I’ve been reading about this show for at least a year before it opened in Scottsdale. It was so hyped up, apparently tickets were selling out like crazy, everybody who knew anything, or knew nothing about art or the impressionist, was visiting the exhibit.

Normally, I tend to stay away from too popular or too hyped-up events. But Van Gogh is one of the artists I read a lot about; he’s one of the artists who always makes me think of my artist brother, since we discussed his art and life often while as high schoolers, when my brother studied the Impressionists in art school. I even read his letters to Theo at some point – in translation, of course.

Van Gogh’s Popularity

In Van Gogh's world ...

Obviously, Vincent Van Gogh is a popular artist all over the world, including the US, although most people only recognize several of his paintings. And one of the things I enjoyed was that this exhibit also brought a larger and more diverse collection of his artwork, among the ones everyone recognizes.

Van Gogh in Scottsdale

I wish he knew how popular he would become. I wish he became popular in his lifetime, and didn’t have to struggle in poverty. Then again, in the history of art and literature, most of the best artists, poets, painters, were poor, misunderstood in their own lifetime. And this was maybe more palpable in Van Gogh’s case.

Are people all over the world obsessed with him because of his tragic life? Or does everyone indeed likes his art? I suspect it is a little bit of both. And, in the US at least, his popularity is probably due to the media just as much. Everyone knows about Van Gogh, though few people know about any of the other Impressionists, and even fewer understand their vision and ideas.

For whatever reason, the Dutch artist’s popularity endures in modern times, and the idea of stepping into animated projections of his paintings As we were leaving the exhibit, we were wondering what he would think of all of this, how different his life would’ve been if people would have appreciated his work in his lifetime.

Is the Immersive Exhibit Worth the Hype?

Immersive Van Gogh

Maybe it is too hyped up, especially in the US, but despite that, I felt the exhibit was worth my time. Like I mentioned earlier, I did stay and watched the show three times. I preferred seeing it from above though, not quite being in the middle of it.
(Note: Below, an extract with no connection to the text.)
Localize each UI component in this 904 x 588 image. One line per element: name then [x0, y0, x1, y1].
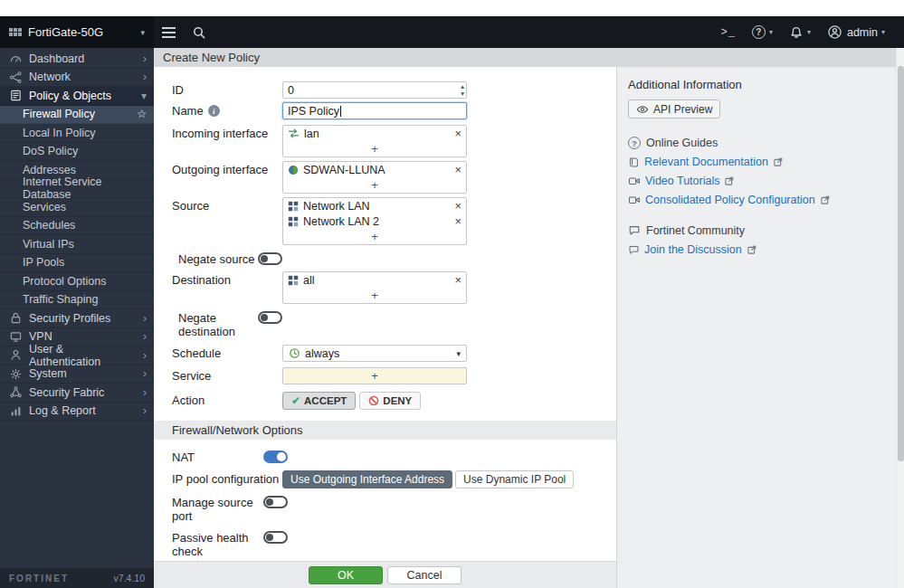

Being prone to motion sickness, sitting in the center of moving images was making me dizzy – though it added to the experience.

I don’t regret watching the show, though I would probably still prefer to see the artworks in a museum, in their original, two-dimensional forms. But the experience put me closer to the Dutch artist with a tragic life, who created some of the most enduring masterpieces in the world.

This new form of looking at art also gets people who normally would not go to an art museum to appreciate art works, and learn about art, and arts history in the process. The show brings art into the mainstream, and traditional art from the 19th century into the 21st.

And I feel it is fitting to do this with the works of Impressionists, specifically Van Gogh. He fought for innovation in the art world, he contributed to changing the way people looked at art in the late 1800s, to changing the very meaning of traditional art. Now, his work is used to change the way people in the 21st century look at and appreciate art from his era.